Joe D. isn’t such an abhorrent figure to soldiers simply because of the infidelity. Rather, they fear him because they’re powerless to do anything about him.

If you cheat on someone while you’re sharing a house or in the same city, chances are your partner will find out sooner or later, or at least the affair will require a serious effort to keep things secret. If you catch your partner in the midst of an affair, you can do something to intervene. But Joe D. can be as careless as he wants while wooing a committed woman and if the soldier discovers him he can’t intervene.

I once knew a soldier who called home and Joe D. answered. He admitted that he’d been sleeping with the soldier’s wife but claimed he didn’t know she was married. The soldier informed him that she was indeed wed and he was her husband. Joe D. thought about it for a moment, challenged the soldier to do something about it, and then hung up. With months left before the end of the soldier’s deployment and his mid-tour leave already come and gone, Joe D. was right: There wasn’t anything the soldier could do.

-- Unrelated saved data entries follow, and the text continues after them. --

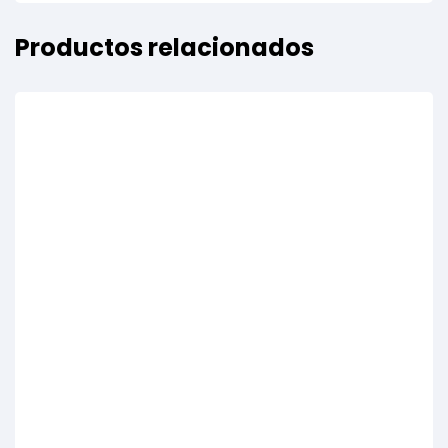
Productos relacionados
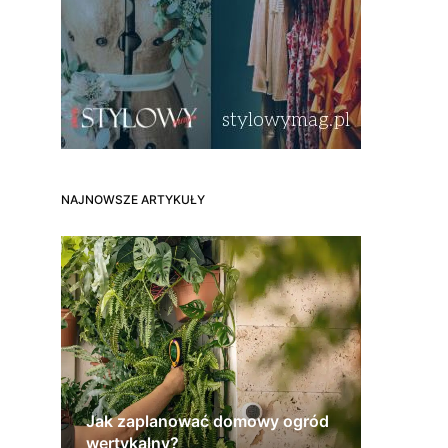
NAJNOWSZE ARTYKUŁY
Jak zaplanować domowy ogród
wertykalny?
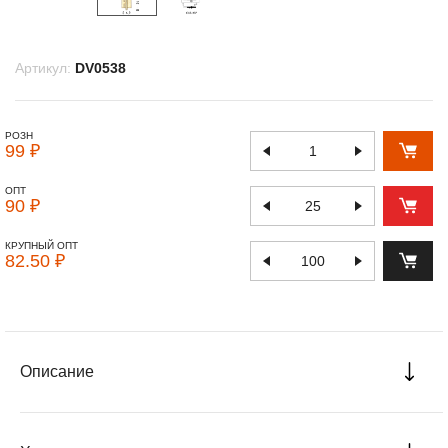
Артикул:
DV0538
РОЗН
99 ₽
ОПТ
90 ₽
КРУПНЫЙ ОПТ
82.50 ₽
Описание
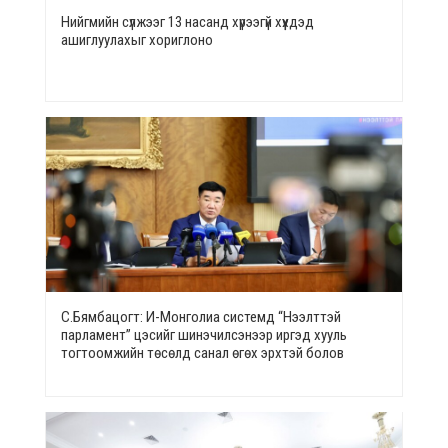
Нийгмийн сүлжээг 13 насанд хүрээгүй хүүхдэд
ашиглуулахыг хориглоно
С.Бямбацогт: И-Монголиа системд “Нээлттэй
парламент” цэсийг шинэчилсэнээр иргэд хууль
тогтоомжийн төсөлд санал өгөх эрхтэй болов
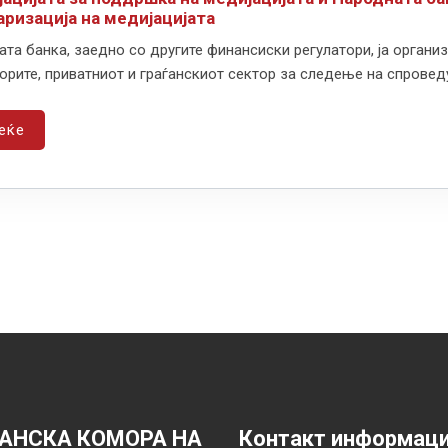
аризација на медијацијата
та банка, заедно со другите финансиски регулатори, ја орган
орите, приватниот и граѓанскиот сектор за следење на спроведу
еќе
АНСКА КОМОРА НА
Контакт информац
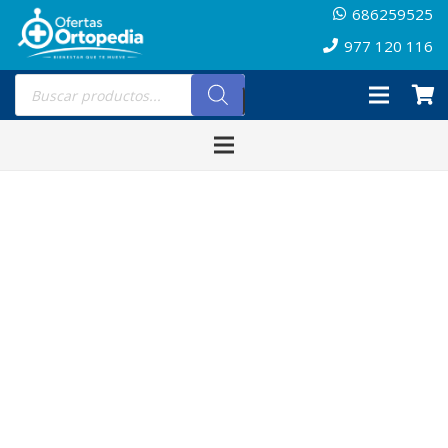
686259525
977 120 116
Búsqueda
de
productos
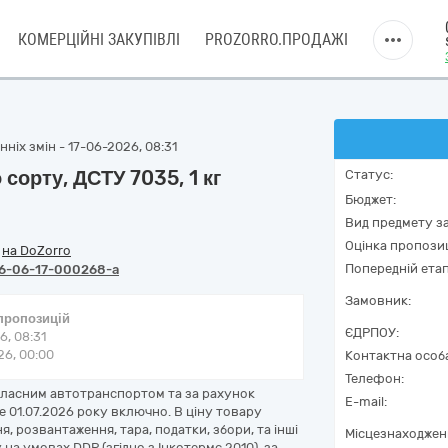
КОМЕРЦІЙНІ ЗАКУПІВЛІ
PROZORRO.ПРОДАЖІ
ніх змін - 17-06-2026, 08:31
сорту, ДСТУ 7035, 1 кг
Статус:
Бюджет:
Вид предмету за
Оцінка пропозиц
/
на DoZorro
Попередній етап
6-06-17-000268-a
Замовник:
 пропозицій
ЄДРПОУ:
6, 08:31
6, 00:00
Контактна особ
Телефон:
ласним автотранспортом та за рахунок
E-mail:
 01.07.2026 року включно. В ціну товару
, розвантаження, тара, податки, збори, та інші
Місцезнаходжен
а умовах DDP (згідно з Інкотермс 2010), за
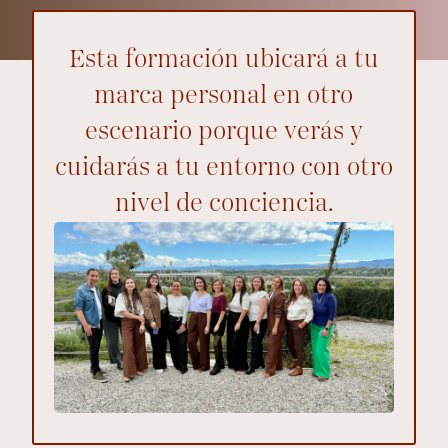
Esta formación ubicará a tu
marca personal en otro
escenario porque verás y
cuidarás a tu entorno con otro
nivel de conciencia.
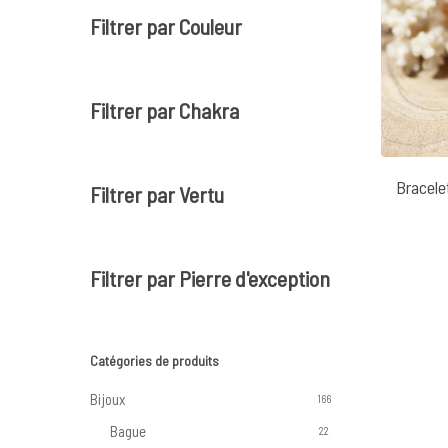
Filtrer par Couleur
Filtrer par Chakra
Bracele
Filtrer par Vertu
Filtrer par Pierre d'exception
Catégories de produits
Bijoux
166
Bague
22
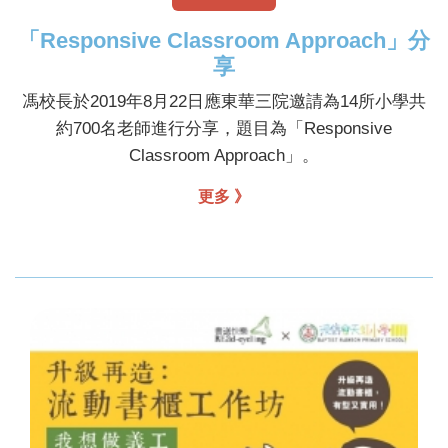
「Responsive Classroom Approach」分
享
馮校長於2019年8月22日應東華三院邀請為14所小學共
約700名老師進行分享，題目為「Responsive
Classroom Approach」。
更多 》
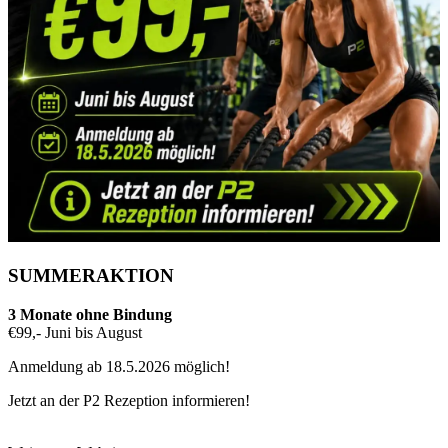
SUMMERAKTION
3 Monate ohne Bindung
€99,- Juni bis August
Anmeldung ab 18.5.2026 möglich!
Jetzt an der P2 Rezeption informieren!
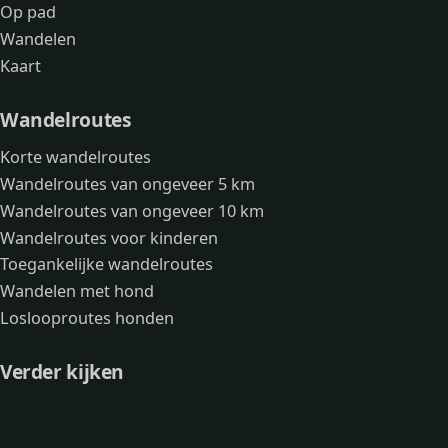
Op pad
Wandelen
Kaart
Wandelroutes
Korte wandelroutes
Wandelroutes van ongeveer 5 km
Wandelroutes van ongeveer 10 km
Wandelroutes voor kinderen
Toegankelijke wandelroutes
Wandelen met hond
Loslooproutes honden
Verder kijken
Avonturen
Over mij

In one unit I embedded with, a Joe D. story was circulating that seemed completely improbable yet somehow believable. A soldier had been married for 17 years when he deployed to Iraq. His wife was a crack addict years ago, but she had since managed to kick the habit. During her husband’s deployment, her ex-boyfriend got out of jail, she started sleeping with him, he got her hooked on crack again, moved into the family home, sent the kids to live with their grandparents, and turned the soldier’s home into a crystal meth lab.

To me, a mild-mannered, tofu-eating kind of guy, these stories were almost otherworldly. Kind of like watching an episode of Jerry Springer when you find yourself saying, “Really? Who throws a chair at their ex?”

I knew Joe D. was out there, but in the same sense I figured I’d probably never go on the Springer show to get surprise news from a loved one, I didn’t think I’d ever have to deal with Joe D. In the event that I did, I figured I could do it without shouting expletives into a public phone.

I was living overseas and embedding frequently when my girlfriend went back to the U.S. to work on a project. Several months after she’d been in the U.S. and a couple weeks after she’d asked for what I understood to be a break, I called her from a remote U.S. military base in Afghanistan. Joe D. didn’t answer, but I’d heard enough stories to know that he was there even without hearing his voice. Several days later, we talked again and she told me that Joe D. had started sending her love poems and gifts when he learned that we were having problems, and now she was giving up on us and moving in with Joe D.

I listened to her in a military phone room talking to me from about 8,000 miles away. In the phone booth next to me, someone was talking about his brother’s vacation. I was still just part of the phone room murmur, but somewhere in the middle of her explanation of how she got involved with Joe D. the frustration of knowing how little I could control the situation flipped a switch inside me that I didn’t even know existed. I erupted into stream of four-letter words. When I got up to leave a soldier who’d heard the outburst gave me a sympathetic nod.

When you finally learn to believe in Joe D., in a way, it really is just as upsetting as learning for the first time that Santa Clause isn’t real. The world you once thought you knew will never be quite the same.